Snapchat, the photo-sharing app that allows users to send self-destructing photos or videos to their friends, has come a long way since it was first launched in 2011. Admittedly, I didn’t see the appeal of the app when it first came out. But, as time went on and more and more of my friends adopted the app, I began to see the fun side of being able to share a 10 second piece of your day, be it a simple update on what you’re up to or something interesting you came across.
Recently, however, Snapchat has updated their offering and introduced new features that have changed how users interact with the app. As a now frequent “Snapchatter” the feature I most enjoy is “Our Story” which allows users in the same region or at the same event to add their photos to a public stream, viewable worldwide. Being able to see all different parts of the world through the eyes of locals is a unique spin on globalization through social media. Of course, it’s possible to find social media content from all over the world on other platforms, but Snapchat places the world (literally) at your fingertips, making it easier than ever. Another fun feature is that of “geo-filters” that allow users to place images and content related to their current location on their Snaps to let friends know where they are in an interesting way.

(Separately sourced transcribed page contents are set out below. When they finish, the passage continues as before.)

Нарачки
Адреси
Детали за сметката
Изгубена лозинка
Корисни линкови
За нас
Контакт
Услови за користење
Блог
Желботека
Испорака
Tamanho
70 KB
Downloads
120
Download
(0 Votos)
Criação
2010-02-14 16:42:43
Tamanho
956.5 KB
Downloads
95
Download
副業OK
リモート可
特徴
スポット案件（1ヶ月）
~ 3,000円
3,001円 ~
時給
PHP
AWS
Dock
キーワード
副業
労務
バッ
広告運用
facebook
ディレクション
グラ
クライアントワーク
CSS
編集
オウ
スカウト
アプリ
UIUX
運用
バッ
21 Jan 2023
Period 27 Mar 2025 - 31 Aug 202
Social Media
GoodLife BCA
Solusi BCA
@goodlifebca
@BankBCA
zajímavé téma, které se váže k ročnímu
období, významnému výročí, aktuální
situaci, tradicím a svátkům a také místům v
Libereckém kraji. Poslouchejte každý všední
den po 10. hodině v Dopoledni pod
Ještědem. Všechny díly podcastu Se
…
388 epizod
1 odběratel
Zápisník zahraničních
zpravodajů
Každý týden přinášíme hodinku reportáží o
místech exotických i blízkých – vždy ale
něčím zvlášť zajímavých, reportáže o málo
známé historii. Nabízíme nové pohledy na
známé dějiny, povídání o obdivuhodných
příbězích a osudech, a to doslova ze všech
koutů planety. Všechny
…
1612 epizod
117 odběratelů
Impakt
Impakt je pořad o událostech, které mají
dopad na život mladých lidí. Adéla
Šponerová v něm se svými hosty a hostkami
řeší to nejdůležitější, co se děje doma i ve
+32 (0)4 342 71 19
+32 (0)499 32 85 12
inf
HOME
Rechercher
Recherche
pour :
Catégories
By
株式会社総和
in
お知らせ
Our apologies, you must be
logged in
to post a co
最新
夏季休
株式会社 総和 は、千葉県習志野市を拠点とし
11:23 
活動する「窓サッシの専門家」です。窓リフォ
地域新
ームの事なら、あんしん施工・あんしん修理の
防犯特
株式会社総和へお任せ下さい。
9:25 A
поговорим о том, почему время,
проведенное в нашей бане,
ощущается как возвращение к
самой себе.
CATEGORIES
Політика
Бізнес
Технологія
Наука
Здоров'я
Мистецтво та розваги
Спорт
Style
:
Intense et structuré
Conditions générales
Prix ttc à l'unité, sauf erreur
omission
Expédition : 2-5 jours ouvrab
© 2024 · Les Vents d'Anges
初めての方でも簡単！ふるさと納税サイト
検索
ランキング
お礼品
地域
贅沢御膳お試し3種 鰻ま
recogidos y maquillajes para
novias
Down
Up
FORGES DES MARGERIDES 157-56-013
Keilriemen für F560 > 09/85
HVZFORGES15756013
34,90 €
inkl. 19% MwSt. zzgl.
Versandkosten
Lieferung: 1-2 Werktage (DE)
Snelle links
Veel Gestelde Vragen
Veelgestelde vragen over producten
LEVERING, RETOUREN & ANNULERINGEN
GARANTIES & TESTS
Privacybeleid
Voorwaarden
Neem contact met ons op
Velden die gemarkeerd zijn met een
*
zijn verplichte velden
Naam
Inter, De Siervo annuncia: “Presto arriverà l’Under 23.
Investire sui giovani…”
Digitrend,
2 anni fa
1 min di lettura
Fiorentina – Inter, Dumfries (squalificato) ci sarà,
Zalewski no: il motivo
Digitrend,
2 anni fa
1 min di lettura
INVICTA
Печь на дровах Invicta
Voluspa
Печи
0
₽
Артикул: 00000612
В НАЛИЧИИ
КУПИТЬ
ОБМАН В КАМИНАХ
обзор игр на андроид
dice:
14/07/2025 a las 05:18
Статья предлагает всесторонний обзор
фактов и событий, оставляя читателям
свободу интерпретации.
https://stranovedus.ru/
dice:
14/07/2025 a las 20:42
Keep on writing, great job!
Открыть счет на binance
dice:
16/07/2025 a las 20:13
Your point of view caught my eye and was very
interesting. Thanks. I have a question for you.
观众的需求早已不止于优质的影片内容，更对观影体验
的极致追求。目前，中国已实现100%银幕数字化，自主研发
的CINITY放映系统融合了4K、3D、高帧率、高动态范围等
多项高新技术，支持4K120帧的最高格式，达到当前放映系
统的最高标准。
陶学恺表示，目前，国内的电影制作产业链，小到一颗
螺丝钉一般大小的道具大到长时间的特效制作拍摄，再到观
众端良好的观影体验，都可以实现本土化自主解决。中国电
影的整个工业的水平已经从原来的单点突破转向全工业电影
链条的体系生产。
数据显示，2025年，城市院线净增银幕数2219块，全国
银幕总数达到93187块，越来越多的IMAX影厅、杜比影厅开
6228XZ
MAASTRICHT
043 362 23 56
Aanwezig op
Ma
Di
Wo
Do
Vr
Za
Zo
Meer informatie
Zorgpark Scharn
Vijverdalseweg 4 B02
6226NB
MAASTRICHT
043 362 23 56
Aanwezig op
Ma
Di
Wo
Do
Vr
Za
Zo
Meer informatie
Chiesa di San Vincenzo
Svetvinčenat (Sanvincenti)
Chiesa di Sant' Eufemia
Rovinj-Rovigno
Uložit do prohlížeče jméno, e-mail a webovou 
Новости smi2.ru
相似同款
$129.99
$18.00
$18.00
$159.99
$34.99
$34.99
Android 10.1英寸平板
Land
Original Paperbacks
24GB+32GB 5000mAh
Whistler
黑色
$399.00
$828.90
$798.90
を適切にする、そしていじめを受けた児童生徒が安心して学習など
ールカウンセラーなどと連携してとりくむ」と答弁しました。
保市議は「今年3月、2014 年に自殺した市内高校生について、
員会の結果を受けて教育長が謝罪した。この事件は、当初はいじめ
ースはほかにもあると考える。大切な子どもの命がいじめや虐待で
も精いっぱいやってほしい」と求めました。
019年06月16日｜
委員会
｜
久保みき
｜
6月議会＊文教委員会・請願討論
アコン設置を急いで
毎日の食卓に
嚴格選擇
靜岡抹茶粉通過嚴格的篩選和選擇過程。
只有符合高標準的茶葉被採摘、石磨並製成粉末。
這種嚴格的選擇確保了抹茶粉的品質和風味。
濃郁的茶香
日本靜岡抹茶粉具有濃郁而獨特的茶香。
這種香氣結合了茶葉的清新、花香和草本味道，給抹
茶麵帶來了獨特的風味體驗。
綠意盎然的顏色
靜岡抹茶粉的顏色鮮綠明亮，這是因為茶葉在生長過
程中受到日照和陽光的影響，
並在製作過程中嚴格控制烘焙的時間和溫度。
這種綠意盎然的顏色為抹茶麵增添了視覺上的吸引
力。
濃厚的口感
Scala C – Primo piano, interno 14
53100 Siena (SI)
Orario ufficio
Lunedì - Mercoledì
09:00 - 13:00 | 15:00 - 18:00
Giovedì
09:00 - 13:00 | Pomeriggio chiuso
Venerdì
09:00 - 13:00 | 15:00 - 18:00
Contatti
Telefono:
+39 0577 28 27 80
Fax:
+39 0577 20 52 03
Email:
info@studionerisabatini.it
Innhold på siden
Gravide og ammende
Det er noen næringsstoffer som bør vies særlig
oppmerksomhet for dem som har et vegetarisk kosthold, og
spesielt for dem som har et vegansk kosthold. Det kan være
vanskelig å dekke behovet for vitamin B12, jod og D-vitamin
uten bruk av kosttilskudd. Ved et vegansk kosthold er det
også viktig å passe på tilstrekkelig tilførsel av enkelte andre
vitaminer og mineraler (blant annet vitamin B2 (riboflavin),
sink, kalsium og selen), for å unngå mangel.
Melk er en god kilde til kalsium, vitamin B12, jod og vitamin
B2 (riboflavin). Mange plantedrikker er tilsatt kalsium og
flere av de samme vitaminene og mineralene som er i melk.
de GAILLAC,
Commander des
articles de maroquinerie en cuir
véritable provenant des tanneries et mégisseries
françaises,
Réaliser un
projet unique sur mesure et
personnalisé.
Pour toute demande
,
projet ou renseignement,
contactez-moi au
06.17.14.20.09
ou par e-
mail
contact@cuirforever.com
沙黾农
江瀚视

More recently, companies have seen the advertisement potential of Snapchat. Placing content directly in front of over 100 million consumers in the form of sponsored filters or video content viewable in the same way as “Our Story”, creates global reach quickly and simply. However, advertising with Snapchat costs $750,000 for one 24-hour ad – obviously, making certain companies question the value. Companies like McDonalds and Samsung have invested in the disappearing ads, but Snapchat shows no sign of altering their price to be more accessible. Twitter and Facebook both offer advertising capabilities to smaller businesses, and in time, Snapchat may become a key player in social media marketing – a far cry from its humble beginnings – if it does so as well. Whether or not a constant stream of advertisements would be enough to deter users from continuing to use the app is hard to say. On one hand, no one wants to be bombarded at all times with marketing efforts, but Snapchat is already designed to let users choose what they watch. Most often, a user will watch the “Stories” posted by their contacts, even if just to get rid of the icon of the story, instead of hiding the post, which is also an option. If Snapchat removes the ability to hide advertisements and lets users decide to either watch the ad or ignore it for 24 hours, the number of views would likely be extremely high compared to other forms of marketing. The added advantage is that Snapchat can presumably keep track of how much a public post is viewed as it does with users’ private posts and the user will feel that they made the choice to consume the ad, while companies can monitor the impact.
As Snapchat continues to evolve, it has matured from its original image and has shown potential to develop into a valuable tool to global companies. For now, keep sharing your brunch photos and your selfies and time will tell where Snapchat will go next.